A casa dos grandes pensadores
 
 

APARECIDO RAIMUNDO DE SOUZA

 

 

 

 

LEMBRANÇAS DA TIA COTINHA  

 

“Se a morte é triste onde quer que ela se abata, ai chegará o superlativo da tristeza” (Salvador Gentile)

Lá vou eu, andando a cavalo, debaixo de um sol mormacento, montado num burro. Por mais que force a barra, o animal parece uma tartaruga empacada, não deslancha os passos nem por reza braba. O caminho, embora comprido, até que ajuda um pouco os que dele carecem: chão de terra batida, com trechos cobertos por cascalhos e pedregulhos. A paisagem, em derredor, é que não muda. Por mais que se olhe, de um lado para outro, só se divisa fazendas enormes com árvores de copas frondosas com sombras acolhedoras. Cercas de arame farpado perdem-se, abraçadas aos mourões pintados de preto, bem lá longe, onde as vistas não agüentam enxergar. De vez em quando, em uma porteira de acesso a sítios ribeirinhos, um caraminguado, em pé, muito respeitoso, tira o chapéu e aproxima-se, cabisbaixo, dando os pêsames pelo falecimento da Tia Cotinha. Aliás, eu faço essa viagem de índio porque ela havia sido internada, às carreiras e levada para a UTI, semanas atrás, e por causa de  um tal de infarto do miocárdio, (pelo menos foi isso que o médico, Dr. Bezerra, diagnosticou) titia resolveu, de uma hora para outra, terminar sua autobiografia, e, por conta disso,  não sair da tal da UTI respirando. Achou melhor encerrar sua história e, de lá mesmo, virar defunta fresca. Pôr um ponto final definitivo e partir desta para melhor. E, como todo mundo sabe, depois que uma criatura resolve visitar Papai do Céu, por mais querida que seja entre os familiares, os que ficam, não deixam o cadáver esquentar lugar na mesa, entre os vivos, ou queimar muita vela, que é para economizar os bolsos dos familiares.
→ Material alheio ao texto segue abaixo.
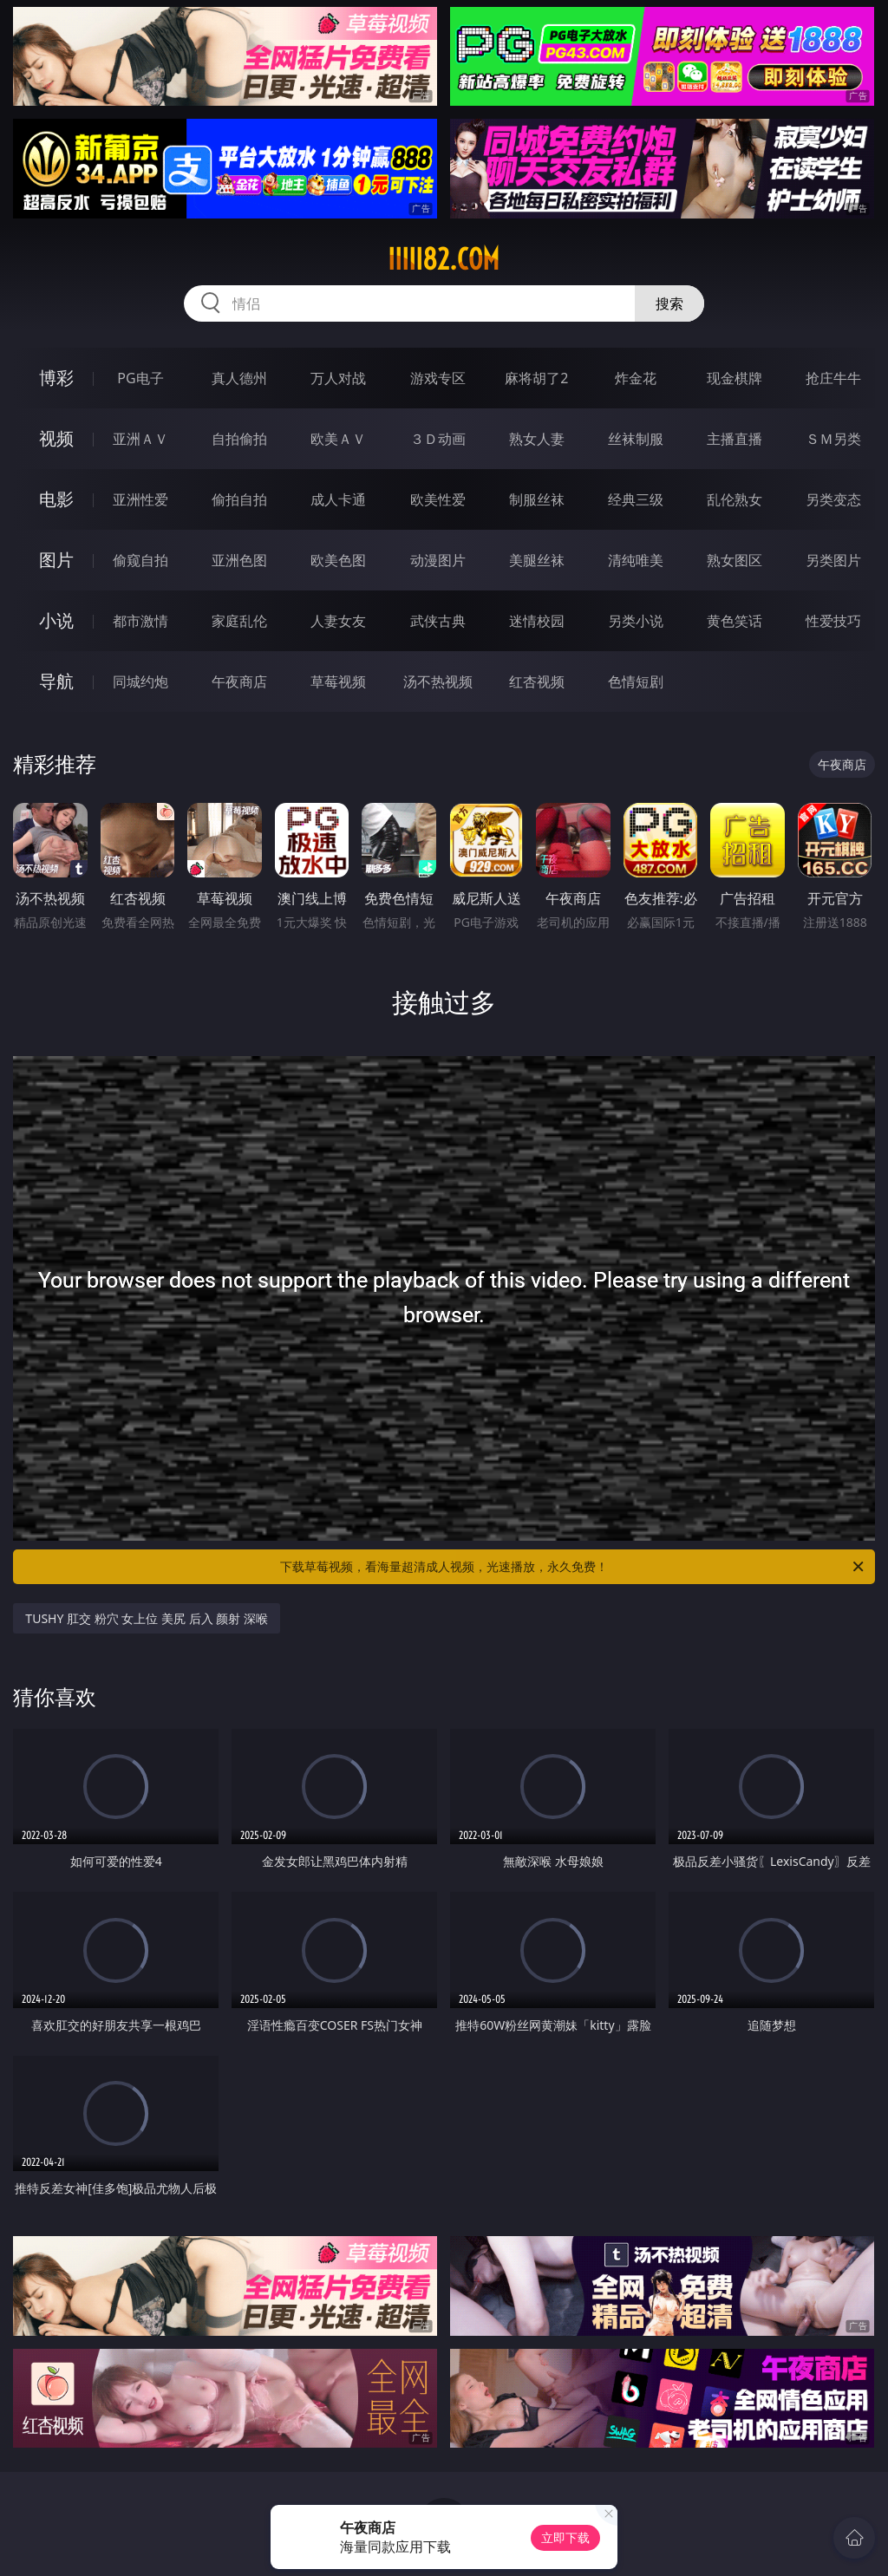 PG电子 (140, 378)
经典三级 (635, 499)
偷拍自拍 (239, 499)
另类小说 (635, 620)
Morreu, dá-se logo um jeito de arrumar um paletó de madeira, sete palmos de terra e um cemitério de primeira, com canteiros bem cuidados enfeitando as sepulturas, essas coisas que os exploradores do povo vivem inventando a cada dia, visando a ganhar uns trocadinhos a mais. No caso da tia, depois da necropsia, meteram sua carcaça num vestido alaranjado do tempo do ronca, uma blusinha simples, de manga comprida, (certamente para não sentir frio, na viagem), ajeitaram os cabelos à Maria Chiquinha - , titia adorava Maria Chiquinha – passaram um batom de cor discreta nos lábios esbranquiçados e cobriram-na da cabeça aos pés com cravos brancos e vermelhos. Tia Cotinha deve estar bonita e formosa (meu Deus, que horror, não é possível que esteja pensando uma coisas dessas, justo nessa hora amarga!) dentro do caixão adquirido às pressas na funerária “Descanse em paz” do seu Altair, da farmácia, e que uma Caravam toda enfeitada de cruzinhas e cortinas roxas  fora até as cercanias do rancho fazer a entrega.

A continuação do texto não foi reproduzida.